Bath University researchers are using photonic crystal fibre to make attotechnology, which uses pulses of light lasting only a billion billionth of a second, far more efficient.

Attotechnology refers to the ability to send out pulses of light that last only an attosecond, a billion billionth of a second. These pulses are so brief that they allow researchers to more accurately measure the movement of sub-atomic particles such as the electron, the tiny negatively-charged entity which moves outside the nucleus of an atom. This property means attosecond technology may find applications in quantum mechanics and computing.

To make attosecond pulses, researchers create a broad spectrum of light from visible wavelengths to x-rays through an inert gas. This normally requires a gigawatt of power, which puts the technique beyond any commercial or industrial use.

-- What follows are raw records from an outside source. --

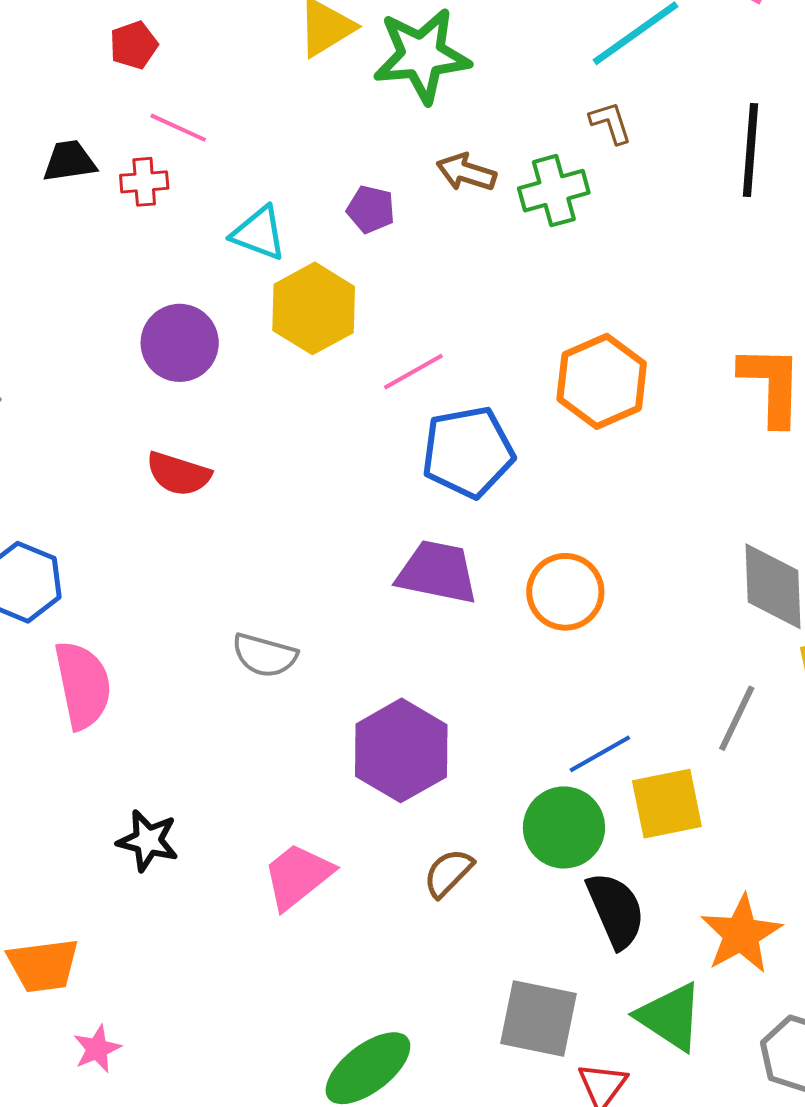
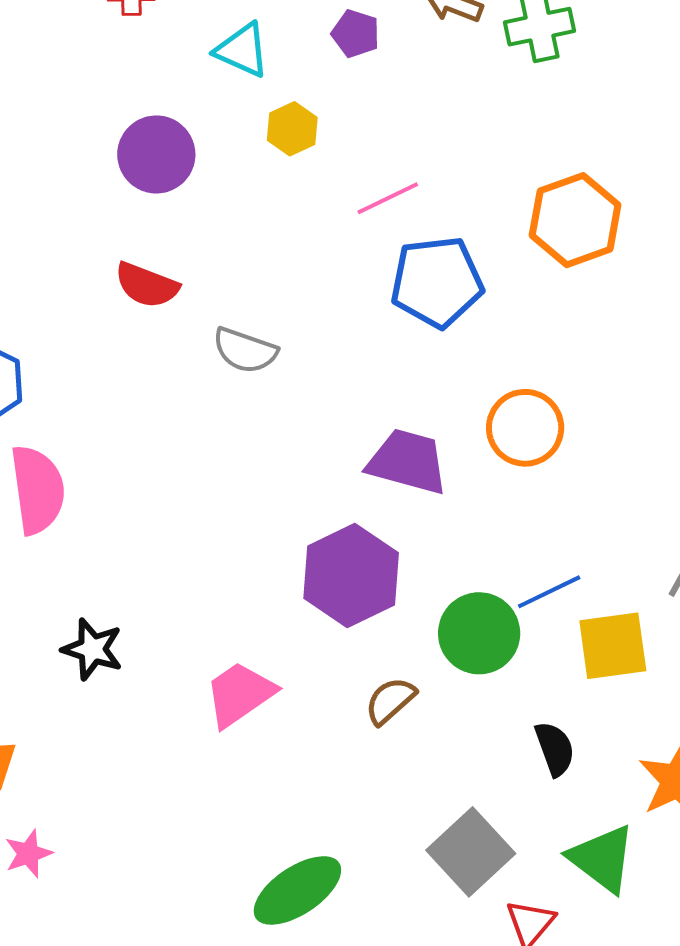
yellow hexagon: (314, 308) -> (292, 129), size x0.6
purple trapezoid: (437, 572) -> (408, 462), moved
gray semicircle: (265, 655) -> (245, 350), moved
green circle: (564, 827) -> (479, 633), moved
black semicircle: (616, 910) -> (555, 749), size x0.7
gray square: (538, 1019) -> (471, 852), turned 32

The Bath team, led by Dr Fetah Benabid, used a photonic crystal fibre (pcf), the width of a human hair, which traps light and the gas together in an efficient way. Until now the spectrum produced by photonic crystal fibre has been too narrow for use in attosecond technology, but the team have now produced a broad spectrum, using what is called a Kagomé lattice, using about a millionth of the power used by non-pcf methods.

‘This new way of using photonic crystal fibre has meant that the goal of attosecond technology is much closer,’ said Benabid,

‘The greatly reduced cost and size of producing these phenomenally short and powerful pulses makes exploring matter at an even smaller detail a realistic prospect.’